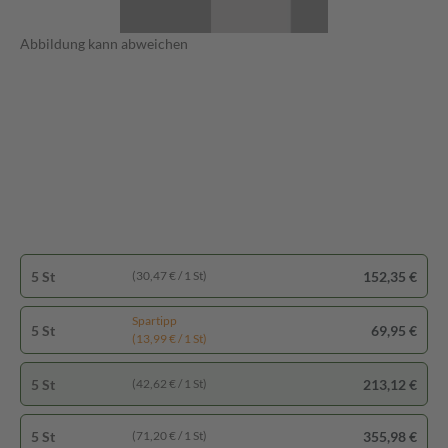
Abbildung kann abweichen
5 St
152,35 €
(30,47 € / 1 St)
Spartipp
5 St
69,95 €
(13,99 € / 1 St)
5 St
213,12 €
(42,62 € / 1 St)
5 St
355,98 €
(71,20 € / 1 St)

============================================================

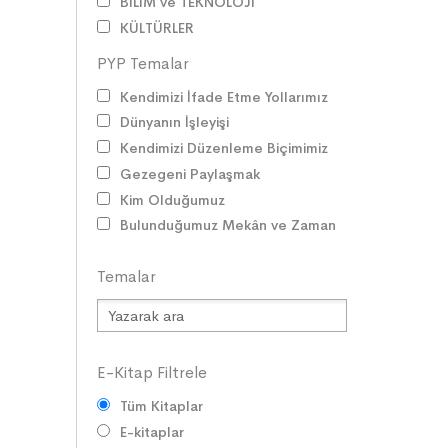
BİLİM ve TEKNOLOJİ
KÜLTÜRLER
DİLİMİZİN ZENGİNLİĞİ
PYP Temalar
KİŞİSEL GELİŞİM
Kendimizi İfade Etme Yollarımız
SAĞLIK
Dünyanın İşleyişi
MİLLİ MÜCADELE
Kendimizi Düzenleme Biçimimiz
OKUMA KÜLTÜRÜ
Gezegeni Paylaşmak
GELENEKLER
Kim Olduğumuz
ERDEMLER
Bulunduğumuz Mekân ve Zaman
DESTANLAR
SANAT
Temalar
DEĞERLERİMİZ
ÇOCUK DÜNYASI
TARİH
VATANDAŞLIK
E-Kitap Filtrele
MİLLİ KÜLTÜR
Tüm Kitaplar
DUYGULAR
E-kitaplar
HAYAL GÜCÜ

============================================================

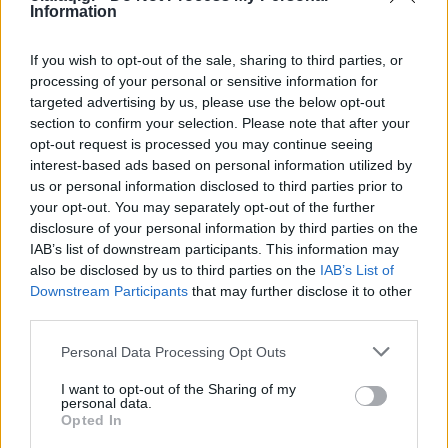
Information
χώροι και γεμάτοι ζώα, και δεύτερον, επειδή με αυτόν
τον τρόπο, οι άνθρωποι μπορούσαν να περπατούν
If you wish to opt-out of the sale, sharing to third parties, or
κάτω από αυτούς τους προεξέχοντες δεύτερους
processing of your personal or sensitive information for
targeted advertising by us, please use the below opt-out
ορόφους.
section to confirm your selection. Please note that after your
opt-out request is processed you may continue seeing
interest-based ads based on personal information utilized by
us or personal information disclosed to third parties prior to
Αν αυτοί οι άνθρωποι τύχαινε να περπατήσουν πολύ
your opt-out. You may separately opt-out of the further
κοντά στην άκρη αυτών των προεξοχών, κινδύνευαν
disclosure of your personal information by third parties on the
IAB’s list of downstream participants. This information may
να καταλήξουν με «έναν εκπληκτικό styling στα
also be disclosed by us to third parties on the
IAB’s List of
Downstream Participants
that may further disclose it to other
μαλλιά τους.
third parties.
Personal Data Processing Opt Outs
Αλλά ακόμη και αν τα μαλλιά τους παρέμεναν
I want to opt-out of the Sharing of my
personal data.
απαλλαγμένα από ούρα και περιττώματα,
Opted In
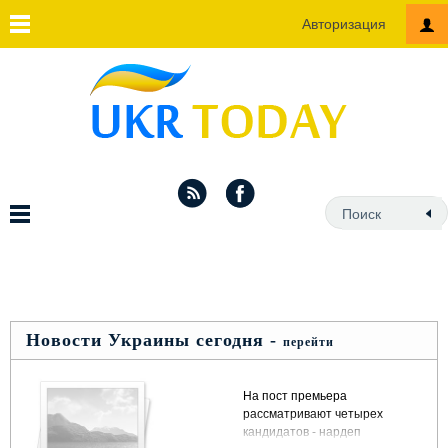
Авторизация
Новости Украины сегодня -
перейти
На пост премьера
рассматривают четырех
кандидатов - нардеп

============================================================

**Try it**
Could you copy each line from the listing that has the word "disclosed" in it?

**Result for this task**
us or personal information disclosed to third parties prior to
also be disclosed by us to third parties on the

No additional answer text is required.